The Patrick Henry Caucus is calling on the leaders from all States to join in the effort to file a lawsuit against the federal government in order to stop the federal health care bill. The Patrick Henry Caucus says the national health care bill is unconstitutional on two counts:
- The preferential treatment given Nebraska “violates principles of due process and equal protection” under the Fifth and Fourteenth Amendments.
- The law is “an excess of Congress’s enumerated powers inasmuch as it requires every American to acquire health insurance.”
In a The Patrick Henry Caucus on Facebook press release the Caucus wrote:
On Wednesday, December 23, 2009 The Patrick Henry Caucus adopted a unanimous position to oppose the Health Care Reform Bills, and to support a lawsuit against the federal government.
Listed below are the amendments cited. I have italicized what I think is the applicable text. Correct me if I wrong on this.
Article 1, Section 8 lists the enumerated powers (see below) which doesn’t outline any power remotely resembling health care. The general welfare clause could be used to argue for the constitutionality of health care and no doubt it will be. My question is why bother limiting what the federal government can do by enumeration if a general clause makes it all moot?
As always, I am open to discussion on this although I do believe the time for talking is over. The states must act to reign in excessive federal abuses, for we have warned them from time to time of attempts by their legislature to extend an unwarrantable jurisdiction over us.
Amendments 5 and 14
No person shall be held to answer for a capital, or otherwise infamous crime, unless on a presentment or indictment of a grand jury, except in cases arising in the land or naval forces, or in the militia, when in actual service in time of war or public danger; nor shall any person be subject for the same offense to be twice put in jeopardy of life or limb; nor shall be compelled in any criminal case to be a witness against himself, nor be deprived of life, liberty, or property, without due process of law; nor shall private property be taken for public use, without just compensation.
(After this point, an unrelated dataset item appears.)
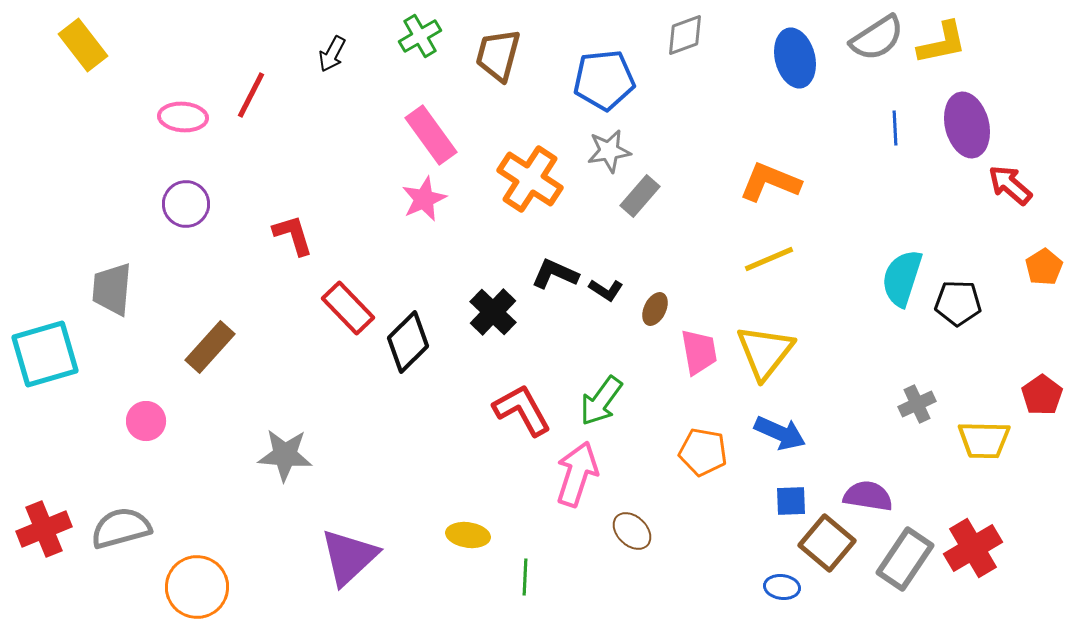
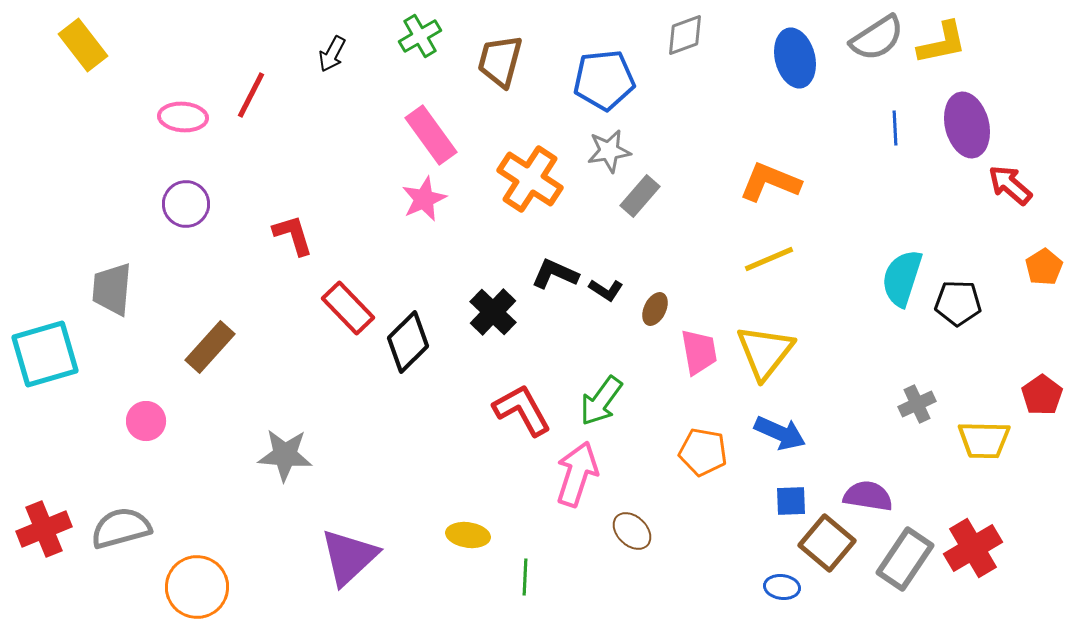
brown trapezoid at (498, 55): moved 2 px right, 6 px down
All persons born or naturalized in the United States, and subject to the jurisdiction thereof, are citizens of the United States and of the state wherein they reside. No state shall make or enforce any law which shall abridge the privileges or immunities of citizens of the United States; nor shall any state deprive any person of life, liberty, or property, without due process of law; nor deny to any person within its jurisdiction the equal protection of the laws.
[Section 2-5 not listed]
The Congress shall have power to lay and collect taxes, duties, imposts and excises, to pay the debts and provide for the common defense and general welfare of the United States; but all duties, imposts and excises shall be uniform throughout the United States;
To borrow money on the credit of the United States;
To regulate commerce with foreign nations, and among the several states, and with the Indian tribes;
To establish a uniform rule of naturalization, and uniform laws on the subject of bankruptcies throughout the United States;
To coin money, regulate the value thereof, and of foreign coin, and fix the standard of weights and measures;
To provide for the punishment of counterfeiting the securities and current coin of the United States;
To establish post offices and post roads;
To promote the progress of science and useful arts, by securing for limited times to authors and inventors the exclusive right to their respective writings and discoveries;
To constitute tribunals inferior to the Supreme Court;
To define and punish piracies and felonies committed on the high seas, and offenses against the law of nations;
To declare war, grant letters of marque and reprisal, and make rules concerning captures on land and water;
To raise and support armies, but no appropriation of money to that use shall be for a longer term than two years;
To provide and maintain a navy;
To make rules for the government and regulation of the land and naval forces;
To provide for calling forth the militia to execute the laws of the union, suppress insurrections and repel invasions;
To provide for organizing, arming, and disciplining, the militia, and for governing such part of them as may be employed in the service of the United States, reserving to the states respectively, the appointment of the officers, and the authority of training the militia according to the discipline prescribed by Congress;
To exercise exclusive legislation in all cases whatsoever, over such District (not exceeding ten miles square) as may, by cession of particular states, and the acceptance of Congress, become the seat of the government of the United States, and to exercise like authority over all places purchased by the consent of the legislature of the state in which the same shall be, for the erection of forts, magazines, arsenals, dockyards, and other needful buildings;–And
To make all laws which shall be necessary and proper for carrying into execution the foregoing powers, and all other powers vested by this Constitution in the government of the United States, or in any department or officer thereof.